Data inicial de cada trimestre
Data de pagamento
Taxa LIBOR a 3m (%)
Pagamento de UV (taxa flutuante)
Pagamento de AB (taxa fixa)
Saldo da troca para AB
1 Fev 2000
1 Mai 2000
7,35
183.750 €
193.750 €
-10.000 €
1 Mai 2000
1 Ago 2000
7,42
185.500 €
193.750 €
-8.250 €
1 Ago 2000
1 Nov 2000
7,45
186.250 €
193.750 €
-7.500 €
1 Nov 2000
1 Fev 2001
7,67
191.750 €
193.750 €
-2.000 €
1 Fev 2001
1 Mai 2001
8,05
201.250 €
193.750 €
7.500 €
1 Mai 2001
1 Ago 2001
7,75
193.750 €
193.750 €
0 €
1 Ago 2001
1 Nov 2001
7,80
195.000 €
193.750 €
1.250 €
1 Nov 2001
1 Fev 2002
8,00
200.000 €
193.750 €
6.250 €


   Neste exemplo AB ficaria no final a perder um total de 12.750 € e UV ganharia a mesma quantidade. Na prática, a troca corresponderia apenas a transferências de saldos (e não aos pagamentos por inteiro).
  Note-se que, em geral, o contrato de swap seria estabelecido por intermédio de um banco ou firma financeira, a qual, pelo serviço, cobraria às duas partes uma comissão: um spread. Por cada parte contratante "AB" desejando um swap o intermediário (banco, etc.) trata de arranjar uma contraparte "UV". A cobrança de spreads e outras comissões é um bom incentivo para que o intermediário (banco, etc.) incite muitos potenciais "AB" e "UV" a contratarem swaps.
   Atente-se que – mais uma vez! – o derivado swap é um jogo de aposta sobre o futuro. Neste caso, sobre a futura evolução de uma taxa de juro, a taxa Libor, que já vimos em http://revolucaoedemocracia.blogspot.pt/2014/01/o-sector-financeiro-vi-jogos-com_12.html  ser uma série temporal não estacionária e altamente variável.

Swaps e o caso da Procter & Gamble
   Em 1994 a Procter & Gamble (P&G), multinacional americana de produtos de consumo, anunciou um prejuízo de 152 milhões de dólares (mais de 237 milhões de dólares de 2013) em swaps de taxas de juro ([9]). O que aconteceu com a Procter & Gamble é ilustrativo do que viria a acontecer em anos recentes com empresas públicas portuguesas.
   A Procter & Gamble contratou a 2 de Dezembro de 1993 um swap a 5 anos com o Bankers Trust (BT, o mediador bancário), cujos termos, depois de largamente discutidos (a P&G recusou certas propostas iniciais) eram os seguintes: no primeiro semestre a P&G efectuaria pagamentos ao BT a uma taxa de juro flutuante (correspondente à do papel comercial do BT) menos 0,75%, e receberia do BT pagamentos a uma taxa de juro fixa de 5,3%; nos restantes 4,5 anos a taxa a pagar pela P&G seria fixada a 2 de Maio de 1994 de acordo com uma fórmula de spread expressamente «cozinhada» pelo BT.

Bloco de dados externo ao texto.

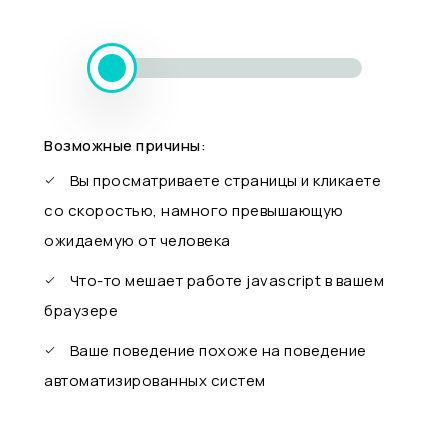
Возможные причины:
Вы просматриваете страницы и кликаете
со скоростью, намного превышающую
ожидаемую от человека
Что-то мешает работе javascript в вашем
браузере
Ваше поведение похоже на поведение
автоматизированных систем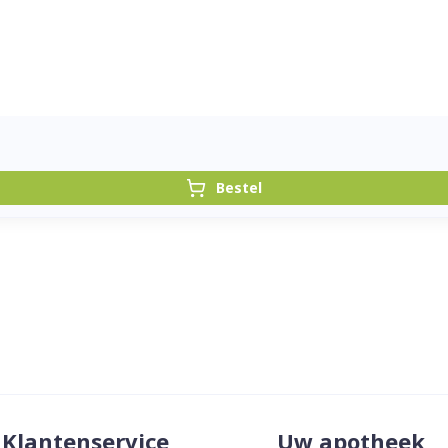
Bestel
Klantenservice
Uw apotheek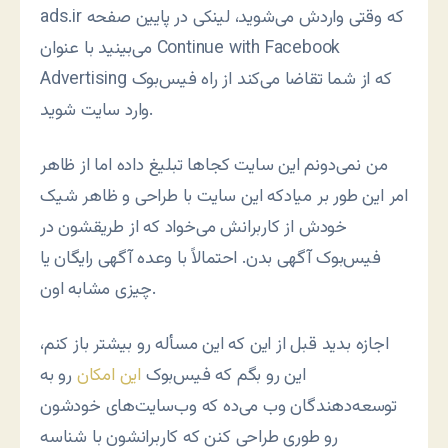
ads.ir که وقتی واردش می‌شوید، لینکی در پایین صفحه
می‌بینید با عنوان Continue with Facebook
Advertising که از شما تقاضا می‌کند از راه فیس‌بوک
وارد سایت شوید.
من نمی‌دونم این سایت کجاها تبلیغ داده اما از ظاهر
امر این طور بر میادکه این سایت با طراحی و ظاهر شیک
خودش از کاربرانش می‌خواد که از طریقشون در
فیس‌بوک آگهی بدن. احتمالاً با وعده آگهی رایگان یا
چیزی مشابه اون.
اجازه بدید قبل از این که این مسأله رو بیشتر باز کنم،
این رو بگم که فیس‌بوک
این امکان
رو به
توسعه‌دهندگان وب می‌ده که وب‌سایت‌های خودشون
رو طوری طراحی کنن که کاربرانشون با شناسه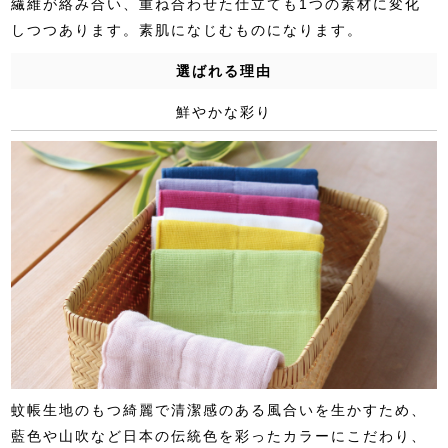
繊維が絡み合い、重ね合わせた仕立ても1つの素材に変化
しつつあります。素肌になじむものになります。
選ばれる理由
鮮やかな彩り
蚊帳生地のもつ綺麗で清潔感のある風合いを生かすため、
藍色や山吹など日本の伝統色を彩ったカラーにこだわり、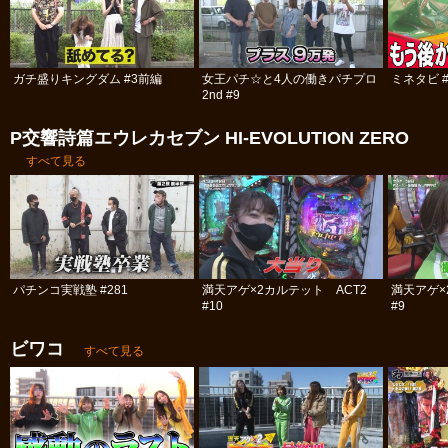
ガチ盛りキングダム #3前編
女王パチ☆と4人の働きパチプロ
ミネタビ #
2nd #9
P交響詩篇エウレカセブン HI‐EVOLUTION ZERO
すべて見る
パチンコ実戦塾 #281
満天アゲ×2カルテット ACT2
満天アゲ×
#10
#9
ビワコ
すべて見る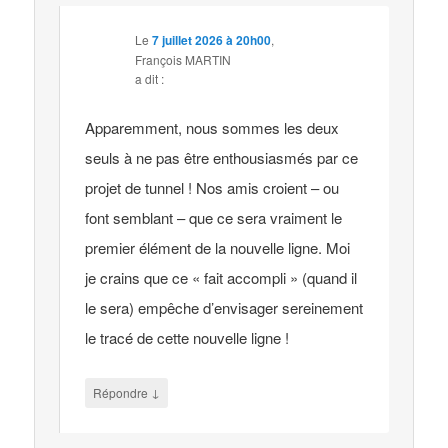
Le
7 juillet 2026 à 20h00
,
François MARTIN
a dit :
Apparemment, nous sommes les deux
seuls à ne pas être enthousiasmés par ce
projet de tunnel ! Nos amis croient – ou
font semblant – que ce sera vraiment le
premier élément de la nouvelle ligne. Moi
je crains que ce « fait accompli » (quand il
le sera) empêche d’envisager sereinement
le tracé de cette nouvelle ligne !
↓
Répondre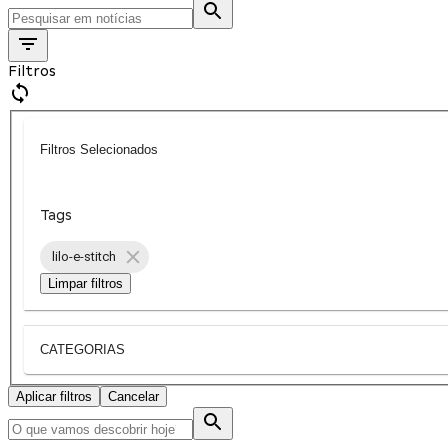
Filtros
Filtros Selecionados
Tags
lilo-e-stitch
Limpar filtros
CATEGORIAS
Aplicar filtros
Cancelar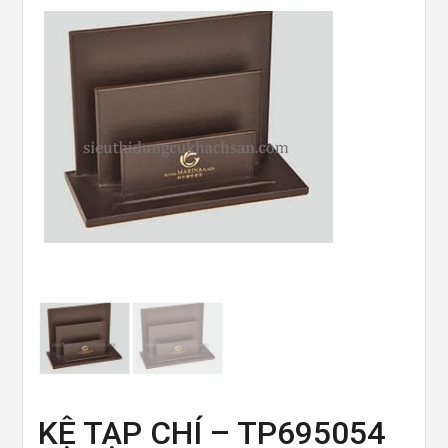
KỆ TẠP CHÍ – TP695054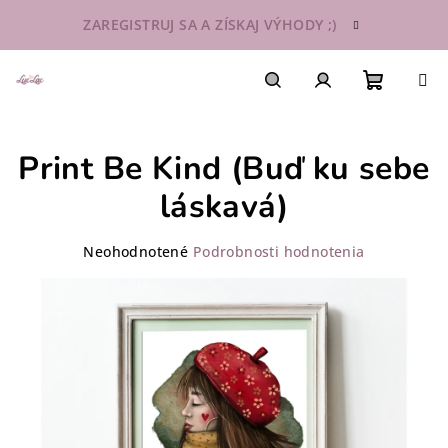
Prejsť
ZAREGISTRUJ SA A ZÍSKAJ VÝHODY ;)
na
obsah
Nákupn
Hľadať
Prihlásenie
Print Be Kind (Buď ku sebe
košík
láskavá)
Priemerné
Neohodnotené
Podrobnosti hodnotenia
hodnotenie
produktu
je
0,0
z
5
hviezdičiek.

   Acontece que os grandes bancos e firmas financeiras dispõem de equipas de matemáticos prontos a inventar fórmulas que, no jogo de fortuna e azar dos swaps (e de outros derivados), tratam de dar uma vantagem ao patrão – obviamente! Fórmulas incompreensíveis e/ou aparentemente ingénuas para o leigo.

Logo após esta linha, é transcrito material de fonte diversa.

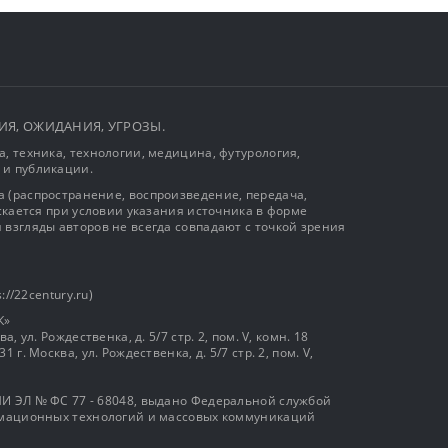
ЫТИЯ, ОЖИДАНИЯ, УГРОЗЫ.
, техника, технологии, медицина, футурология,
 и публикации.
 (распространение, воспроизведение, передача,
ускается при условии указания источника в форме
 взгляды авторов не всегда совпадают с точкой зрения
://22century.ru)
К»
, ул. Рождественка, д. 5/7 стр. 2, пом. V, комн. 18
г. Москва, ул. Рождественка, д. 5/7 стр. 2, пом. V,
И ЭЛ № ФС 77 - 68048, выдано Федеральной службой
ормационных технологий и массовых коммуникаций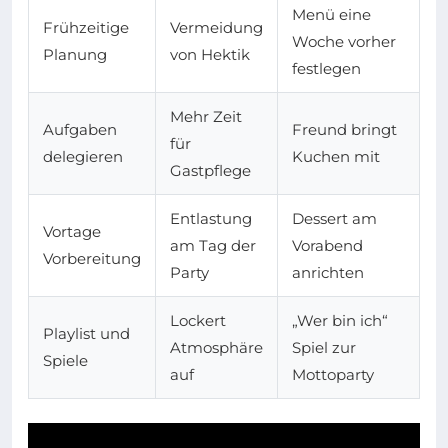
Menü eine
Frühzeitige
Vermeidung
Woche vorher
Planung
von Hektik
festlegen
Mehr Zeit
Aufgaben
Freund bringt
für
delegieren
Kuchen mit
Gastpflege
Entlastung
Dessert am
Vortage
am Tag der
Vorabend
Vorbereitung
Party
anrichten
Lockert
„Wer bin ich“
Playlist und
Atmosphäre
Spiel zur
Spiele
auf
Mottoparty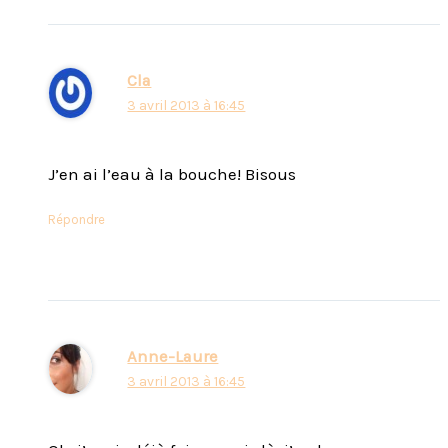
Cla
3 avril 2013 à 16:45
J’en ai l’eau à la bouche! Bisous
Répondre
Anne-Laure
3 avril 2013 à 16:45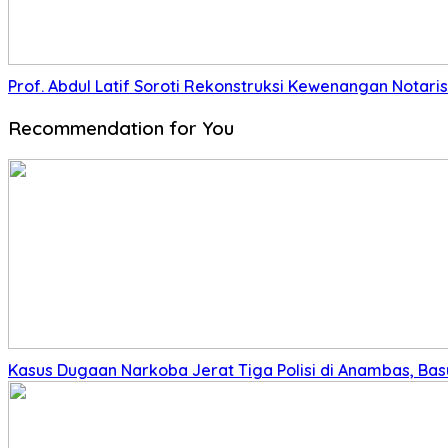
Prof. Abdul Latif Soroti Rekonstruksi Kewenangan Nota
Recommendation for You
Kasus Dugaan Narkoba Jerat Tiga Polisi di Anambas, Basu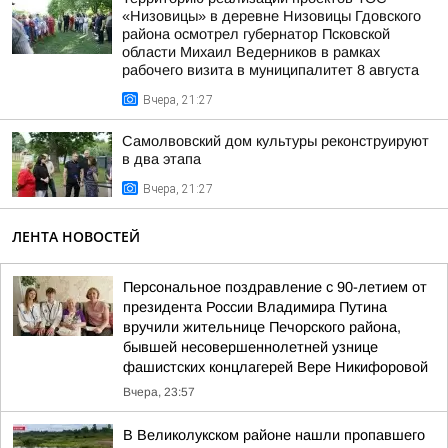
«Низовицы» в деревне Низовицы Гдовского
района осмотрел губернатор Псковской
области Михаил Ведерников в рамках
рабочего визита в муниципалитет 8 августа
Вчера, 21:27
Самолвовский дом культуры реконструируют
в два этапа
Вчера, 21:27
ЛЕНТА НОВОСТЕЙ
Персональное поздравление с 90-летием от
президента России Владимира Путина
вручили жительнице Печорского района,
бывшей несовершеннолетней узнице
фашистских концлагерей Вере Никифоровой
Вчера, 23:57
В Великолукском районе нашли пропавшего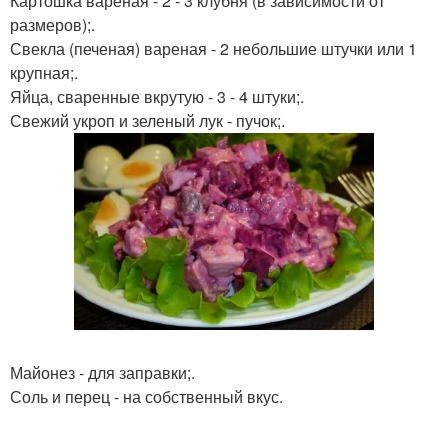
Картошка вареная - 2 - 3 клубня (в зависимости от
размеров);.
Свекла (печеная) вареная - 2 небольшие штучки или 1
крупная;.
Яйца, сваренные вкрутую - 3 - 4 штуки;.
Свежий укроп и зеленый лук - пучок;.
Майонез - для заправки;.
Соль и перец - на собственный вкус.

   No caso da P&G a fórmula de spread «cozinhada» pelo BT correspondia a uma diferença de duas quantidades variando em sentidos opostos (para mais detalhe, ver [37]), digamos xy, com y a diminuir se x aumenta e vice-versa; mas nunca podendo ser negativa (se xy fosse negativo o spread era fixado em zero; isto é, o banco nunca sofria com a sua fórmula!). Mas mais do que isso: tratava-se de uma diferença extremamente sensível a pequenas variações da taxa de juro corrente («fórmula infernal», segundo [9]). Ora, aconteceu precisamente que, com a subida nessa época da taxa de juro do banco central dos EUA, o valor de xy subiu, e de que maneira! De repente a P&G que pensava reduzir os seus gastos em taxa de juro na ordem de 0,4%, viu-se a pagar mais 14%!
   Portanto, para além do jogo intrínseco dos derivados, há ainda que ter em conta o jogo predador dos bancos, sempre prontos a acrescentar condições complexas, «exóticas».

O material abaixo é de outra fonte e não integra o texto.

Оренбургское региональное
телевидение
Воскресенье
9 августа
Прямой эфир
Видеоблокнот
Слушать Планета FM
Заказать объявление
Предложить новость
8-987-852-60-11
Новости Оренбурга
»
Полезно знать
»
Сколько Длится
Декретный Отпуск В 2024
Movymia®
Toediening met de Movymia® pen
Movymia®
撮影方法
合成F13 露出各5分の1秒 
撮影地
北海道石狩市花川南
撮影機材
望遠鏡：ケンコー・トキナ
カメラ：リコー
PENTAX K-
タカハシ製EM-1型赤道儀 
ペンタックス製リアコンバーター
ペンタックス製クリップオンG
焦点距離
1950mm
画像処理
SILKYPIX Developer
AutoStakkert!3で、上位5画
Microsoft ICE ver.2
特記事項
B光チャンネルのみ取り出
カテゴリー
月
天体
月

   A P&G ainda embarcou num novo swap (!) com o BT, mas veio a desistir dado o aumento crescente dos prejuízos e levantou um processo judicial contra o BT que fez reduzir os prejuízos para 35 milhões de dólares.

Os temíveis CDOs e CDSs
   Os swaps podem também incidir em taxas de câmbio ou em títulos de dívida ou crédito. Ficaram tristemente famosos os swaps de títulos de crédito à habitação -- os CDS: Credit Default Swaps -- que serviram aos especuladores financeiros para construir a bolha imobiliária cuja explosão despoletou a Grande Recessão iniciada em 2008.
   CDSs (Credit default swaps) -- «swaps de risco de incumprimento de crédito» -- são um tipo específico de swaps cujo propósito declarado é proteger contra o risco de incumprimento associado a um empréstimo, sob a forma, por exemplo,  de uma obrigação ou outro título de rendimento fixo. A troca de fluxo de numerários é a seguinte: o comprador do CDS -- detentor do título de crédito, interessado em proteger-se contra o risco de incumprimento do emitente do título -- efectua uma série de pagamentos (spread do CDS) ao vendedor do CDS; este, em troca, efectua um pagamento ao comprador no caso de incumprimento.
  
Exemplo:
   Suponhamos que a firma XY é possuidora de uma obrigação a 10 anos da empresa mineira NovasMinas, de valor nominal 1.000 dólares. A obrigação é um título de dívida possuído pela XY sobre a NovasMinas. Concretamente, a XY, ao comprar a obrigação, ofereceu um crédito de 1.000 dólares à NovasMinas, pelo qual espera receber cada ano um pagamento de juros (cupão) – digamos, 100 dólares – e, no final dos 10 anos, o reembolso total dos 1.000 dólares da dívida.
   Receando o incumprimento da NovasMinas a XY contrata um CDS com o banco UV. Nos termos do CDS a XY (comprador do CDS) paga ao banco (vendedor do CDS) 20 dólares por ano. No caso de num dado ano se verificar incumprimento da NovasMinas o banco UV paga a XY o valor nominal da obrigação (1.000 dólares) acrescido de quaisquer juros remanescentes (100 dólares por cada ano em falta até completar 10 anos). O banco toma posse da obrigação não cumprida, podendo despoletar medidas adequadas para se ressarcir do incumprimento da NovasMinas.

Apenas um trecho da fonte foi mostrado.